| Leah having one last go with her binkies before putting them in the binky box to give to babies who really need them. |
Last night I think she finally realized that her binky is gone forever. "My binky?" She asked hopefully as I settled her down for bed. "No," I said, "We said bye-bye binky, remember?" And she cried a low,sad, heartbroken cry from deep inside that shook her whole body. I rocked her and told her that it's okay to be sad. She put her head on my shoulder, her little arms clinging to my neck, and had a good cry.
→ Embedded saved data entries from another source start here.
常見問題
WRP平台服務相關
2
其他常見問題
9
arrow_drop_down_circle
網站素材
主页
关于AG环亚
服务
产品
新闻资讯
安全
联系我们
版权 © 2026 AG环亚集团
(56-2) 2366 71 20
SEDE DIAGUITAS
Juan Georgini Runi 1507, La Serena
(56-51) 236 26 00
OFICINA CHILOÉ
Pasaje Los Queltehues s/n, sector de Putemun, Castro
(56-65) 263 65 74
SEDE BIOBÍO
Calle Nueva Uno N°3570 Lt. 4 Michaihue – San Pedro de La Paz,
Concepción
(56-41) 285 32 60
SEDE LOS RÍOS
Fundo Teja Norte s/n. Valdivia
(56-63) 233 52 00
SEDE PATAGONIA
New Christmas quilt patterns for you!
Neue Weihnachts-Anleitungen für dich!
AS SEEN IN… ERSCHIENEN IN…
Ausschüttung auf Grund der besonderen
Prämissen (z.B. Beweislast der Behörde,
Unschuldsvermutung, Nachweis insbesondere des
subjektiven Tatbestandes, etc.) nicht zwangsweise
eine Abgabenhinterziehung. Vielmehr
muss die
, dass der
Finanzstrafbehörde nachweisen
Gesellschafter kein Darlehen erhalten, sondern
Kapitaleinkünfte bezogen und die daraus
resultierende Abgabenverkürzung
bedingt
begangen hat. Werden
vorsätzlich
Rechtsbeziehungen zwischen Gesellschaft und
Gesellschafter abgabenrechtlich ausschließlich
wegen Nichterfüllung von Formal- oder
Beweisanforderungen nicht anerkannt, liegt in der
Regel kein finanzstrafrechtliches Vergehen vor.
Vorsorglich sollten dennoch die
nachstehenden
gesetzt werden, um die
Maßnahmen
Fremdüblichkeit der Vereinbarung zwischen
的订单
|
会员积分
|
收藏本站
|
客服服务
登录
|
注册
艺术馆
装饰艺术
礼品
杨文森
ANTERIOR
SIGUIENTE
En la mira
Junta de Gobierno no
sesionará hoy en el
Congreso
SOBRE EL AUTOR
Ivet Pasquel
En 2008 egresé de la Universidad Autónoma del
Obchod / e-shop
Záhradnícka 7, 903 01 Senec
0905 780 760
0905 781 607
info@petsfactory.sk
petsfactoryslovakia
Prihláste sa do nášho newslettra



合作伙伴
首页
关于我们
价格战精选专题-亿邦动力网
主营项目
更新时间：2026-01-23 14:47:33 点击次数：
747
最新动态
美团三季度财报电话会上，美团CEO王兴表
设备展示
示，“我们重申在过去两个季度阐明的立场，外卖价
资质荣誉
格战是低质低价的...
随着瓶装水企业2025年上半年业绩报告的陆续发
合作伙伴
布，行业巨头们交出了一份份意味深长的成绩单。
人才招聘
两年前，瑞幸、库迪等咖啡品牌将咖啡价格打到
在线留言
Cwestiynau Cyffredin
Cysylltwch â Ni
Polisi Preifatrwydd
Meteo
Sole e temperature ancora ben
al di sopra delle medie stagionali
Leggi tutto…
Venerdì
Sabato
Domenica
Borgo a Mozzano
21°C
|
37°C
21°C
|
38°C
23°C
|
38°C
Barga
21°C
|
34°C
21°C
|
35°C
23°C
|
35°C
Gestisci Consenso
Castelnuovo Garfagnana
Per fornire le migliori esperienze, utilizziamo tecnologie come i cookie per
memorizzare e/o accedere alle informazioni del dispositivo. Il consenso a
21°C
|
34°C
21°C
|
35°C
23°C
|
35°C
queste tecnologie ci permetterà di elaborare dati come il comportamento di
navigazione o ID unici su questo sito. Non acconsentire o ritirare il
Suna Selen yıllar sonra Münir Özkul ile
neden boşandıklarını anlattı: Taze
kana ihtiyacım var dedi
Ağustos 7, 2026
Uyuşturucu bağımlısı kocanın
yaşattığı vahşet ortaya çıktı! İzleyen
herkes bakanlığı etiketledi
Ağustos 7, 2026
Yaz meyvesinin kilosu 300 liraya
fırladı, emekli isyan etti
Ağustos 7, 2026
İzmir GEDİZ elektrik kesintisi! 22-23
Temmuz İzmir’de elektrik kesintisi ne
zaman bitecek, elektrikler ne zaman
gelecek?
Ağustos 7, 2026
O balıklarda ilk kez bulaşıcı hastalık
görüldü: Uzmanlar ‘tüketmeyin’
I felt like a bad mother. She didn't really like the binky as a newborn but I forced her to take it. Now, after she's fallen in love with it I take it away. Boo.
But it is done. And I think Leah has finished mourning her lost binky. Today she didn't even mention it. She was too busy playing with the toy she chose at the store for being such a big girl.
So, bye-bye binky. Thank you for saving my sanity with a newborn and for being such a good friend to my toddler. I think she still loves me.
3 comments:
that's heartbreaking!!!
Oh, so sad. That attachment can be so strong! Ella still has hers (I know, ridiculous!) but this motivated me to be brave finally help her give it up. I think I might actually be more sad than her!
She really is getting so big! I can't believe it! Way to go Leah for being such a big girl!!